### What to do
Print exactly the lines below between the line holding "nen Verkehrsmitteln wird gezeigt." and the line holding "e Anhöhe sind", inclusive, and nothing more.
Segment Start: Records for this task
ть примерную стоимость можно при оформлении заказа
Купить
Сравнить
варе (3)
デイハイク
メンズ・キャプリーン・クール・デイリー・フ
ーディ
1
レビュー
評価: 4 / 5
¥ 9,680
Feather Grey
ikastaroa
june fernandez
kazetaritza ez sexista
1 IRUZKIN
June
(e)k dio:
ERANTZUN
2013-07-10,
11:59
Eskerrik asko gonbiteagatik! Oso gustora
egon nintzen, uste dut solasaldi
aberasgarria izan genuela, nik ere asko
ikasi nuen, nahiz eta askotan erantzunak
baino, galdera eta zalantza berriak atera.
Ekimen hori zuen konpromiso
Segment End: Records for this task
Segment Start: Records for this task
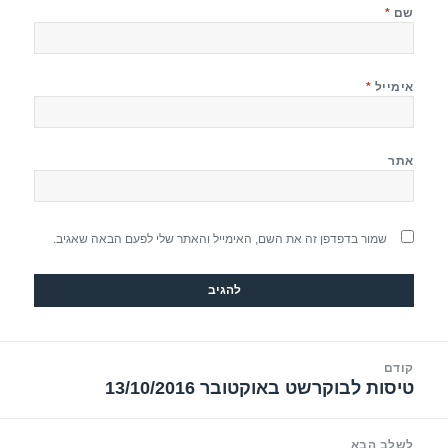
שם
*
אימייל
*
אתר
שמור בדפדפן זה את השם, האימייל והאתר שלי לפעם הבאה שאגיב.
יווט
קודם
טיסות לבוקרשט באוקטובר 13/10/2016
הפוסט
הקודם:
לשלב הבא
Segment End: Records for this task
Segment Start: Records for this task
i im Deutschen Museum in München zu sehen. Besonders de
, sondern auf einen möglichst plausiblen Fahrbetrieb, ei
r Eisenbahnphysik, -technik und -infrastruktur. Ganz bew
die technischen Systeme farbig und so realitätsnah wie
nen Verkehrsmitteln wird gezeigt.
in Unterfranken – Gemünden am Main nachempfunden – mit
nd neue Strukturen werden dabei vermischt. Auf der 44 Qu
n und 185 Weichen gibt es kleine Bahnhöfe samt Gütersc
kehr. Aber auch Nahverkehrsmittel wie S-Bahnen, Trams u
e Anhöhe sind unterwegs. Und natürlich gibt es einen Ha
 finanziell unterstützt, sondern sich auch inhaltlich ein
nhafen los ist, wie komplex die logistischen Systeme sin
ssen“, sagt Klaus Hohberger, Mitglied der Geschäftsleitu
Segment End: Records for this task
### Completed exercise
nen Verkehrsmitteln wird gezeigt.
in Unterfranken – Gemünden am Main nachempfunden – mit
nd neue Strukturen werden dabei vermischt. Auf der 44 Qu
n und 185 Weichen gibt es kleine Bahnhöfe samt Gütersc
kehr. Aber auch Nahverkehrsmittel wie S-Bahnen, Trams u
e Anhöhe sind unterwegs. Und natürlich gibt es einen Ha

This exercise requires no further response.